Task requirements:
Set down every record below exactly as it appears, but without the pictures.

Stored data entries
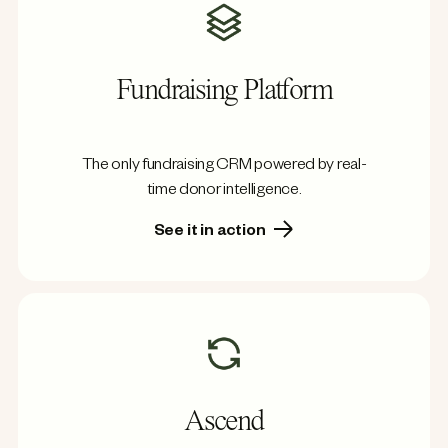
Fundraising Platform
The only fundraising CRM powered by real-
time donor intelligence.
See it in action
Ascend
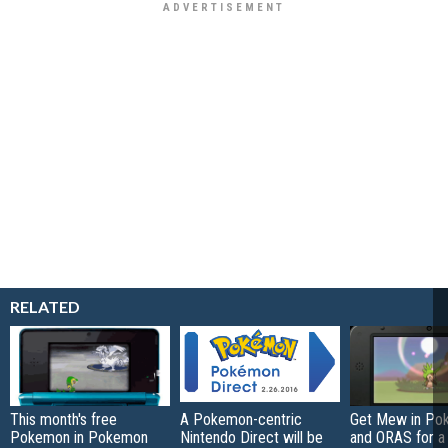
RELATED
This month's free
A Pokemon-centric
Get Mew in Po
Pokemon in Pokemon
Nintendo Direct will be
and ORAS for a 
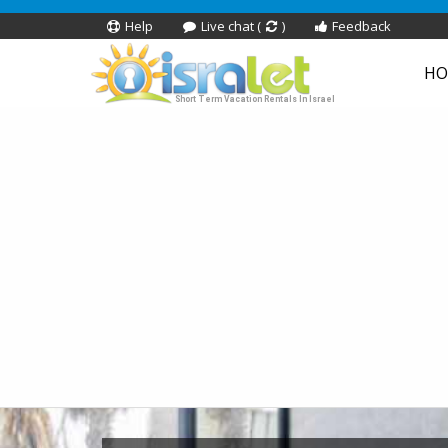
Help
Live chat (
)
Feedback
HO
Short Term Vacation Rentals In Israel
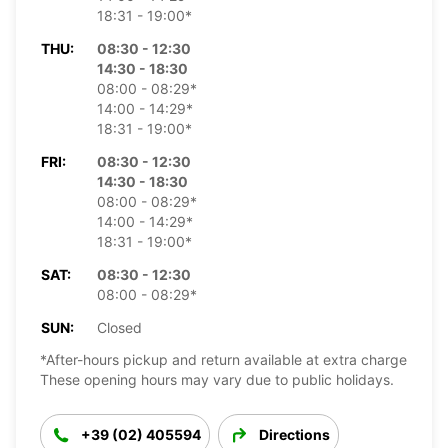
18:31 - 19:00*
THU:
08:30 - 12:30
14:30 - 18:30
08:00 - 08:29*
14:00 - 14:29*
18:31 - 19:00*
FRI:
08:30 - 12:30
14:30 - 18:30
08:00 - 08:29*
14:00 - 14:29*
18:31 - 19:00*
SAT:
08:30 - 12:30
08:00 - 08:29*
SUN:
Closed
*After-hours pickup and return available at extra charge
These opening hours may vary due to public holidays.
+39 (02) 405594
Directions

Output for this task:
Fundraising Platform
The only fundraising CRM powered by real-
time donor intelligence.
See it in action
Ascend
RELATED
This month's free
A Pokemon-centric
Get Mew in Po
Pokemon in Pokemon
Nintendo Direct will be
and ORAS for a 
Help
Live chat (
)
Feedback
HO
Short Term Vacation Rentals In Israel
18:31 - 19:00*
THU:
08:30 - 12:30
14:30 - 18:30
08:00 - 08:29*
14:00 - 14:29*
18:31 - 19:00*
FRI:
08:30 - 12:30
14:30 - 18:30
08:00 - 08:29*
14:00 - 14:29*
18:31 - 19:00*
SAT:
08:30 - 12:30
08:00 - 08:29*
SUN:
Closed
*After-hours pickup and return available at extra charge
These opening hours may vary due to public holidays.
+39 (02) 405594
Directions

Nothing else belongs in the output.